Luckily, you talk about your problem to your friend Alice. She
suggests that you use a program called gnuplot
to produce
the graph. Because she used it many times before, Alice helps you
write the necessary gnuplot script
called produce-scatterplot.gnuplot.
Note that the gnuplot
file expects your experimental results to be stored in a file
called results.txt.
Produce the graph with the following command:
> gnuplot produce-scatterplot.gnuplot
The script should produce a file
called scatterplot.eps
. You can view it
with evince
or any other program that knows how to
display an eps file.
> evince scatterplot.eps
If you are working on klaatu or some other remote machine, you can either transfer the .eps file to your local machine and view it there, or you can see it by running the viewer program remotely. In the later case you may need to use the -Y option on ssh (ssh -Y klaatu.cs....) or the equivalent on your remote login application (Putty, for example). This sets up the connection so the remote viewer program can open a window on your local machine to display the results.

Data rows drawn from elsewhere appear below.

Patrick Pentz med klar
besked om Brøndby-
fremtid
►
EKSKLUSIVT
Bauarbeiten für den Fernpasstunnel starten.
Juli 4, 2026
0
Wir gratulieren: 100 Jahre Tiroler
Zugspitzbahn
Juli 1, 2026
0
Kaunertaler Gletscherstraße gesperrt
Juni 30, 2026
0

If you are using the CSE Fedora VM and evince is not installed, use Fedora's software installation program to add it.
Write your answers to the following questions in a file
called problem4.txt
:
Q1: Examine the gnuplot file
produce-scatterplot.gnuplot
. Ignoring the first line, explain
what the rest of the script does.
Q2: Looking at the scatterplot, what can you conclude about the
relationship between the popularity of a site and the size of
its index.html
file? Are these result what you
expected?
Turn-in instructions
Here is the list of files that you need to turn in:
- Problem 1: perform-measurement.sh
- Problem 2: parse.sh
- Problem 3: run-experiment.sh
- Problem 4: problem4.txt and scatterplot.eps
- The
readme
file containing your (brief) notes about how you dealt with extraneous urls or other problems in the input data.
Every file you turn in should have your name and information identifying the problem in a comment (except for the .eps file where this won't be feasible). If you do combine your files into an archive, use some straightforward format like tar or zip and don't use exotic compression formats. (We want to be able to unscramble what you turn in without too much guessing.)
Please turn in your files using the regular turnin dropbox.